Problem |
In the records below, tally each line that contains the word "Pape" and give the total only.

------ Exercise inputs

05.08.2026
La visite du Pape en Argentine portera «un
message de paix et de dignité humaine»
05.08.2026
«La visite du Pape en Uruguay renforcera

------------

Answer to this exercise |
2